Frequently Asked Questions
Is the FuturesElite drawdown trailing or static?
Not explicitly named in public materials. The Starter daily loss limit is verified as intraday. The cumulative drawdown mechanic on Starter and Pro is not publicly specified — verify firm help center before placing trades.
What is the daily loss limit on Starter $50K?
$1,100, applied intraday. Any intraday touch of the floor breaches the account, not just the closing equity. The rule is enforced consistently across all account sizes and product tiers within the same family.
Does Pro have a daily loss limit?
No. Pro plans remove the daily DLL entirely. Only the cumulative drawdown floor applies, which is the structural differentiator that justifies Pro's higher eval fee. Most traders confirm this in the dashboard during onboarding to avoid surprises during the first funded cycle.
Is the Starter DLL intraday or end-of-session?
Intraday — touching the floor at any point during the session is a breach. Closing-only snapshot logic does not apply to the daily layer on Starter. The rule is enforced consistently across all account sizes and product tiers within the same family.
How does Instant Funded drawdown work?
Buffer-based: $2,250 to $4,500 fixed loss room from account start, with 25% consistency applied. The buffer is documented as a fixed dollar floor, more transparently than the Starter/Pro cumulative mechanic.
What is the profit target on Pro $50K?
Approximately $4,000. The exact figure verify firm help center as profit targets are not always surfaced cleanly in public pricing materials. The rule is enforced consistently across all account sizes and product tiers within the same family.

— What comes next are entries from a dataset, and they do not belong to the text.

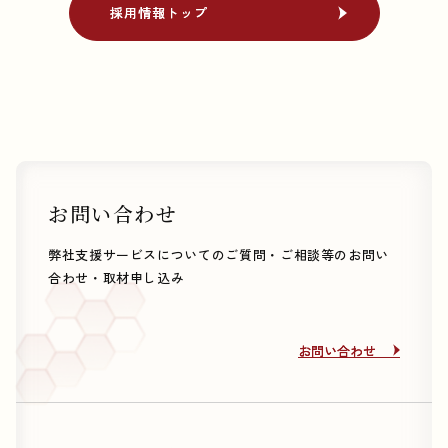
採用情報トップ
採用情報トップ
お問い合わせ
弊社支援サービスについてのご質問・ご相談等のお問い
合わせ・取材申し込み
お問い合わせ
お問い合わせ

What is the max contract size on Starter $100K?
7 contracts. Trying to place a larger order returns a platform-level rejection — the cap is hard, not advisory. Most traders confirm this in the dashboard during onboarding to avoid surprises during the first funded cycle.
Does the drawdown reset after a payout?
Not explicitly named in public materials. Confirm with FuturesElite support before assuming reset or non-reset behavior. The rule is enforced consistently across all account sizes and product tiers within the same family.
Is the drawdown the same across all 10 supported platforms?
Yes, platform choice does not affect rule structure. Data is powered by dxFeed across the entire platform stack. Most traders confirm this in the dashboard during onboarding to avoid surprises during the first funded cycle.
What happens if I touch the daily DLL intraday and recover?
Touch is breach on the intraday model — recovery does not reverse the breach. This is the key behavioral difference versus EOD-snapshot models at firms like TTT Markets or TX3 Funding.
Should I assume static or trailing cumulative drawdown?
Assume the more conservative case (trailing) until you have explicit confirmation from FuturesElite. Over-sizing on a static assumption that turns out to be trailing produces silent breaches. Most traders confirm this in the dashboard during onboarding to avoid surprises during the first funded cycle.
Does the dxFeed data affect the drawdown calculation?
No. dxFeed powers price data only. The drawdown is calculated on account equity at the firm's server-side rule engine regardless of the data feed. The rule is enforced consistently across all account sizes and product tiers within the same family.